Serving as a Guardian ad litem in a contested family law proceeding is
a challenging job. In addition to fulfilling your obligations to the court
in making recommendations about the best interest of the child, research
has shown that you may have a unique opportunity to assist a child and family
in crisis by referring them to needed resources. This is particularly true
for low-income and working poor families that may be struggling to keep
their family afloat. Because of the importance of social services for poor
children, the following best practices manual attempts to assist you in
both the nuts and bolts of GAL work while also focusing your attention on
possible resources not previously identified that could significantly improve
a childs situation.
As lawyers, very few of us have been forced to make the impossible choice
between missing work to stay home with a sick child and losing a days
pay that is needed to feed the children dinner or pay the heat bill. Most
of us are fortunate to take for granted sick time, vacation and health care
benefits, choices in child care, reliable transportation and the flexibility
to meet lifes demands. Low-income families cannot take these kinds
of supports for granted. When working with low-income and working poor families,
we urge you to consider that access to government benefits may be the difference
between having a home and being homeless, whether a parent can care for
a disabled or special needs child or whether a single parent can have access
to day care so that he can return to work. These benefits can make all the
difference in a childs life.
We recommend that you download and print this check-list
and keep it at the front of every file to assist you in conducting a comprehensive
investigation that produces a thorough report for the court and may connect
poor families to much needed social services.

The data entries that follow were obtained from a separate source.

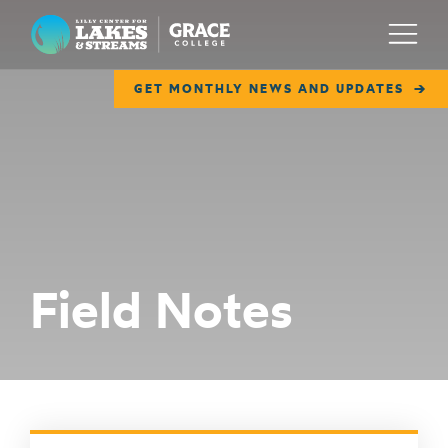
Lilly Center for Lakes & Streams
Menu
GET MONTHLY NEWS AND UPDATES
ABOUT
FIELD NOTES
RESEARCH
EDUCATION
Field Notes
COLLABORATE
GET INVOLVED
WAYS TO GIVE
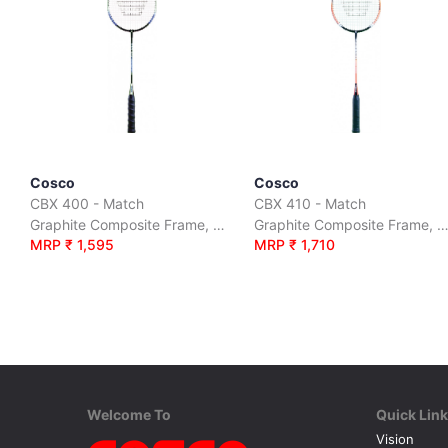
Cosco
Cosco
CBX 400 - Match
CBX 410 - Match
Graphite Composite Frame, Steel Shaft, Full Cover
Graphite Composite Frame, Carbon Shaft, Full C
MRP ₹ 1,595
MRP ₹ 1,710
Welcome To
Quick Lin
Vision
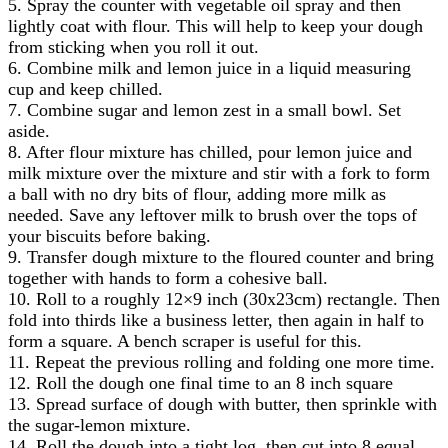
5. Spray the counter with vegetable oil spray and then
lightly coat with flour. This will help to keep your dough
from sticking when you roll it out.
6. Combine milk and lemon juice in a liquid measuring
cup and keep chilled.
7. Combine sugar and lemon zest in a small bowl. Set
aside.
8. After flour mixture has chilled, pour lemon juice and
milk mixture over the mixture and stir with a fork to form
a ball with no dry bits of flour, adding more milk as
needed. Save any leftover milk to brush over the tops of
your biscuits before baking.
9. Transfer dough mixture to the floured counter and bring
together with hands to form a cohesive ball.
10. Roll to a roughly 12×9 inch (30x23cm) rectangle. Then
fold into thirds like a business letter, then again in half to
form a square. A bench scraper is useful for this.
11. Repeat the previous rolling and folding one more time.
12. Roll the dough one final time to an 8 inch square
13. Spread surface of dough with butter, then sprinkle with
the sugar-lemon mixture.
14. Roll the dough into a tight log, then cut into 8 equal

10 things to always think about when representing low-income
children in family law matters:
- Have you complied with standards and rules for GALs?
- Is the child eligible for state funded health insurance?
- Does the family qualify for government assistance?
- Food Stamps
- Earned Income Tax Credit
- General Assistance
- Fuel Assistance
- Subsidized Housing
- Have the parents attended parenting education courses?
- Are there allegations of domestic violence?
- Do the parents or children need mental health services?
- Are the children having trouble in school?
- Are you able to work with the parents to reduce the conflict
in the family?
- Are you being sensitive to issues of poverty and culture?
- Are you focused on the best interest of the child?